Synopses & Reviews
Twelve-year-old Lonnie is finally feeling at home with his foster family. But because he is living apart from his little sister, Lili, he decides it is his job to be the rememberer and write down everything that happens while theyare growing up. Lonnie's musings are bittersweet; he's happy that he and Lili have new families, but though his new family brings him joy, it also brings new worries. With a foster brother in the army, concepts like Peace have new meaning for Lonnie.
Told through letters from Lonnie to Lili, this thought provoking companion to Jacqueline Woodson's National Book Award finalist Locomotion tackles important issues in captivating, lyrical language. Lonnie's reflections on family, loss, love and peace will strike a note with readers of all ages.

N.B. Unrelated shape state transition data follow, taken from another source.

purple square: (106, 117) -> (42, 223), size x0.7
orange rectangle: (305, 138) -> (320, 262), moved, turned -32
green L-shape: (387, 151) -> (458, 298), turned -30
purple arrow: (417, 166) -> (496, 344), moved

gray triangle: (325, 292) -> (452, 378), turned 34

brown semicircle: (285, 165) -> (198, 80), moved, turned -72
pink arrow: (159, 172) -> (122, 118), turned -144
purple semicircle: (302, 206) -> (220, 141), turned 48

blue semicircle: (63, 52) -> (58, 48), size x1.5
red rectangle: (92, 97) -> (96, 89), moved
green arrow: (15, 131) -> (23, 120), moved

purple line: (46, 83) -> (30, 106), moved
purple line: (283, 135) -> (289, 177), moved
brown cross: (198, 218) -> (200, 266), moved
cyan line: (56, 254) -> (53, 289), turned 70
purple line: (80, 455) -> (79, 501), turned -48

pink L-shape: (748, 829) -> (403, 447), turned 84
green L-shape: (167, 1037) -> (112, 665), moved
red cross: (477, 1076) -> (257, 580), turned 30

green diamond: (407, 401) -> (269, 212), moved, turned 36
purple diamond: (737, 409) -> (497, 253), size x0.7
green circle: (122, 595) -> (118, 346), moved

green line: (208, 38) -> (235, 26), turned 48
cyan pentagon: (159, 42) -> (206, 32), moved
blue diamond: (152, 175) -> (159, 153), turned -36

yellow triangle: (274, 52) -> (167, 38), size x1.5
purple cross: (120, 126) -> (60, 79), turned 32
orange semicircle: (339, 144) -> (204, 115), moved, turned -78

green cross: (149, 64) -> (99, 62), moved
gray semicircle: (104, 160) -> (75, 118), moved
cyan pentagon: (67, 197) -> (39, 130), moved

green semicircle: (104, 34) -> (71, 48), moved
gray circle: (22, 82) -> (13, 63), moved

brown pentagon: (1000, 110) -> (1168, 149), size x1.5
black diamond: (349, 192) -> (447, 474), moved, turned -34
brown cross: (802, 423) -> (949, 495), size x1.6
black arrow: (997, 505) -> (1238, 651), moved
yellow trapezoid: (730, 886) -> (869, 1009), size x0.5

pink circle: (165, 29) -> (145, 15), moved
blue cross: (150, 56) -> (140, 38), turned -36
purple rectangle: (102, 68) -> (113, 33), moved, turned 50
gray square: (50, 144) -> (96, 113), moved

"Following the character introduced in Locomotion, Woodson switches from poetry to letters to show how 12-year-old Lonnie Collins Motion, aka Locomotion, maintains a bond with his younger sister, Lili. He reminds her of their past: 'There was a time before your foster mama came and said, 'I'll take the little girl but I don't want no boys.' ' Besides missing his sister and their late parents, Lonnie has other problems to cope with (his foster mother's son returns from Iraq disabled and traumatized). In his letters, Lonnie shares the big and small details of his days, works through philosophical struggles (a friend tells him that 'Miss Edna was my mama now'), and includes some of the tender poems he composes. Although the epistolary motif makes for some stilted writing, Woodson creates a full-bodied character in kind, sensitive Lonnie. Readers will understand his quest for peace, and appreciate the hard work he does to find it. Ages 9 12." Publishers Weekly (Starred Review) (Copyright Reed Business Information, Inc.)
Told through letters from 12-year-old Lonnie to his younger sister, this thought-provoking companion to "Locomotion" tackles important issues in captivating, lyrical language, as Lonnie's reflections on family, loss, love, and peace are sure to strike a chord with readers.
About the Author
Born on February 12th in Columbus, Ohio, Jacqueline Woodson grew up in Greenville, South Carolina, and Brooklyn, New York and graduated from college with a B.A. in English. She now writes full-time and has recently received the Margaret A. Edwards Award for lifetime achievement in writing for young adults. Her other awards include a Newbery Honor, two Coretta Scott King awards, two National Book Award finalists, and the Los Angeles Times Book Prize. Although she spends most of her time writing, Woodson also enjoys reading the works of emerging writers and encouraging young people to write, spending time with her friends and her family, and sewing. Jacqueline Woodson currently resides in Brooklyn, New York.